◆ EXERCISE: Go through the records below and copy out every line that contains the word "mounted".
● ● ● ● ●
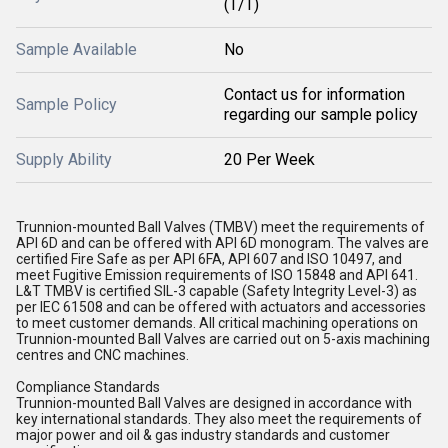
(T/T)
Sample Available
No
Contact us for information
Sample Policy
regarding our sample policy
Supply Ability
20 Per Week
Trunnion-mounted Ball Valves (TMBV) meet the requirements of
API 6D and can be offered with API 6D monogram. The valves are
certified Fire Safe as per API 6FA, API 607 and ISO 10497, and
meet Fugitive Emission requirements of ISO 15848 and API 641.
L&T TMBV is certified SIL-3 capable (Safety Integrity Level-3) as
per IEC 61508 and can be offered with actuators and accessories
to meet customer demands. All critical machining operations on
Trunnion-mounted Ball Valves are carried out on 5-axis machining
centres and CNC machines.
Compliance Standards
Trunnion-mounted Ball Valves are designed in accordance with
key international standards. They also meet the requirements of
major power and oil & gas industry standards and customer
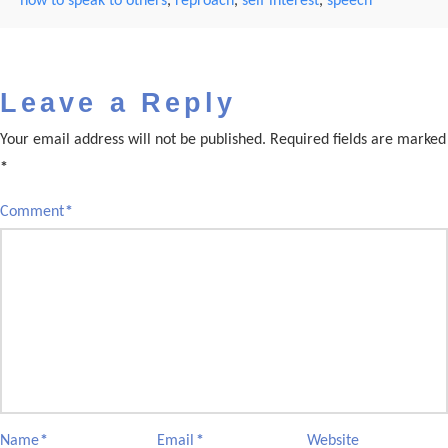
how to speak to others
,
reproach
,
self interest
,
speech
Leave a Reply
Your email address will not be published.
Required fields are marked
*
Comment
*
Name
*
Email
*
Website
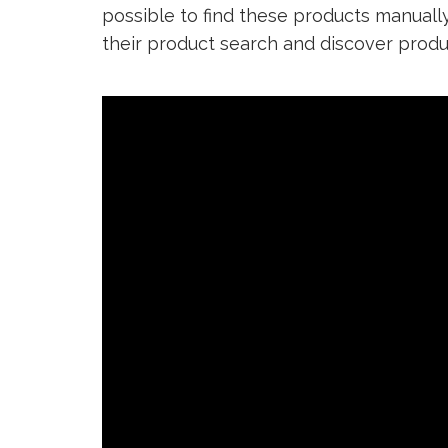
possible to find these products manually
their product search and discover produ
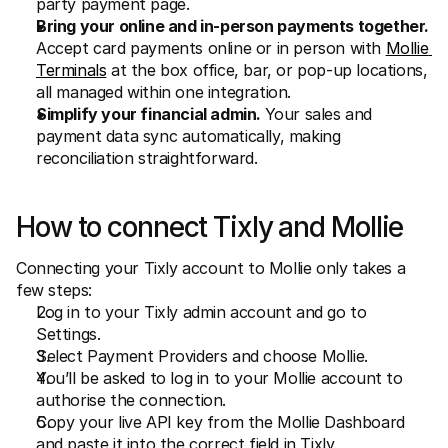
party payment page.
Bring your online and in-person payments together.
Accept card payments online or in person with 
Mollie 
Terminals
 at the box office, bar, or pop-up locations, 
all managed within one integration.
Simplify your financial admin. 
Your sales and 
payment data sync automatically, making 
reconciliation straightforward.
How to connect Tixly and Mollie
Connecting your Tixly account to Mollie only takes a 
few steps:
Log in to your Tixly admin account and go to 
Settings.
Select Payment Providers and choose Mollie.
You’ll be asked to log in to your Mollie account to 
authorise the connection.
Copy your live API key from the Mollie Dashboard 
and paste it into the correct field in Tixly.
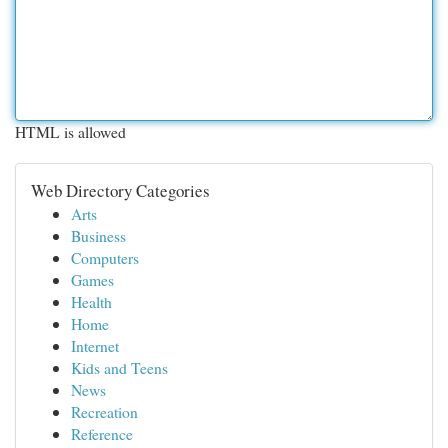
HTML is allowed
Web Directory Categories
Arts
Business
Computers
Games
Health
Home
Internet
Kids and Teens
News
Recreation
Reference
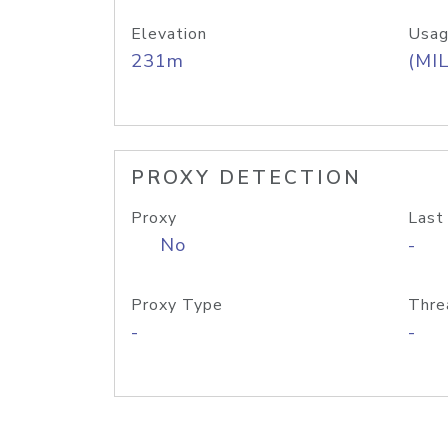
Elevation
Usag
231m
(MIL
PROXY DETECTION
Proxy
Last
No
-
Proxy Type
Thre
-
-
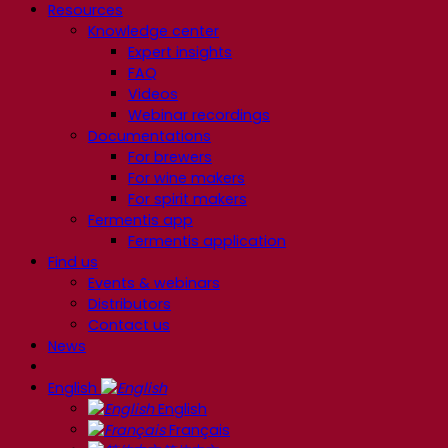
Resources
Knowledge center
Expert insights
FAQ
Videos
Webinar recordings
Documentations
For brewers
For wine makers
For spirit makers
Fermentis app
Fermentis application
Find us
Events & webinars
Distributors
Contact us
News
English
English
Français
● ● ● ● ●
◆ WRITTEN ANSWER:
Trunnion-mounted Ball Valves (TMBV) meet the requirements of
Trunnion-mounted Ball Valves are carried out on 5-axis machining
Trunnion-mounted Ball Valves are designed in accordance with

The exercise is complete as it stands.